こんにちは妹のヒナです。突然ですが今私たちは兄のポケモンたちと野生のポケモン達…そして伝説達と一緒に遊んでいます。鬼ごっこと似たような遊びですが…ドロケイ?ケイドロ?…まあそういう遊びをしています。ちなみに私達は警察の方です。

 

事の発端はワニノコ達が一緒に遊ぼうと言ったからだった。大人数で遊ぶなら前に修行でやったかくれんぼを久しぶりにやるのはどうかと話していたが、それだと私たちがまた隠れる側になるだろうし…たまにはみんなも遊べて追いかけたり追いかけられたりできる遊びにしようと考えてワニノコ達に向かって言った。

そしてその遊びを考えている間に来たのか…集まってきたのはワニノコ達だけじゃなく、何だか面白そうだしまとめ役としての息抜きにもなるかもしれないとのことでフシギダネが来て…そして修行になるかとジュカイン達が集まり、伝説たちも集まる。ついでにとばかりにオーキド研究所に生息している野生のポケモンやオーキド研究所のポケモン達たちが面白そうだと集まった…ぶっちゃけここにいる野生や研究所のポケモンたちも随分と度胸が据わってきたなと少しだけ苦笑してしまったのは仕方ないことだと思いたい。まあとにかくたくさんポケモンたちが集まったんならと遊ぶことになったのだ。

 

 

 

『……ガゥゥ!』

 

「…あ……そっちに行ったよピチュー…!」

『ピィ…チュゥ…!』

 

 

『ニドォォオッッ!?』

『ポッポーゥッ!!?』

 

 

リザードが周りを警戒し、私達に向かって合図をする。リザードが隠れていたポケモンたちを見つけてすぐに追いかけて行ったのを私が木の上から見ていて、そしてピチューに向かって10まんボルトを指示したのだ。ポケモンたちとの遊びといってもただ楽しいだけじゃなく修行も兼ねているので技を使っても構わないことになっている。でもまあ伝説達やフシギダネ達は野生のポケモンや研究所のポケモンに対してレベルが高く一撃で倒せるぐらいには強いために攻撃的な技などは使わないようにという意味である程度のルールがあるのだが……。それについては私たちには当てはまらないので考えないでおく。

 

ピチューの10まんボルトに驚いた野生のニドランとポッポが驚いて立ち止まる。そしてその瞬間を狙ってリザードが後ろからニドランとポッポをタッチしたのだ。警察であるリザードの接触に気づいたニドランとポッポは落ち込みつつも警察側の陣地に行く。

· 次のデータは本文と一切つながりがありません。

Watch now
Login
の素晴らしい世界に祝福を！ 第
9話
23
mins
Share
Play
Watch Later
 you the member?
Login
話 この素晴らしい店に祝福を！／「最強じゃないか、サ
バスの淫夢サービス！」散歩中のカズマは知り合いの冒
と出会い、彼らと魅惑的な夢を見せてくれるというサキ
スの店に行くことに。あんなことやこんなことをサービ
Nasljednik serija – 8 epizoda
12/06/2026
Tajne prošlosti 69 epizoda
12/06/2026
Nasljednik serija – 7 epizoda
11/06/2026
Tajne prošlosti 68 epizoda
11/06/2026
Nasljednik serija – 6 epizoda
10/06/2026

…ちなみに警察側の陣地で見張っているのは我らのまとめ役であるフシギダネなためいろんな意味で解放するのは無理と言えるだろう。だからこそみんなは必死に逃げているのだ。

でも野生のポケモンや研究所のポケモンは逃げたり追いかけたりするのが楽しいらしく、勝とうか負けようかということは深く考えていないらしい。…まあ兄のポケモンたちは負けず嫌いだし、伝説たちはチートなため激しい争いのようになってしまうので仕方ないと諦めてはいるし勝ち負けを決めるのは自分たちじゃないと考えているようだった。

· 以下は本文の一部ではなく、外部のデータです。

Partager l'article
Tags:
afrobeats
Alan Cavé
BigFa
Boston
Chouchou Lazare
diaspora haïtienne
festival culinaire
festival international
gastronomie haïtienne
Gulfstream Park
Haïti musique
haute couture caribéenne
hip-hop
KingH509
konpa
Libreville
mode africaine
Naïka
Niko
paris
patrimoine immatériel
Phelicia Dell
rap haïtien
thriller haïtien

それにもしも兄のポケモン達や伝説たちが遊びだというのに技を出しまくってエスカレートしたり悪化したりしたら天下のフシギダネの制裁が待っているためにそこまで暴れないだろうと安心…はしてないけど、まあ大丈夫かなと思っている。皆熱くなりすぎるとフシギダネの制裁のことも忘れて暴れるからどっちかというと不安だ。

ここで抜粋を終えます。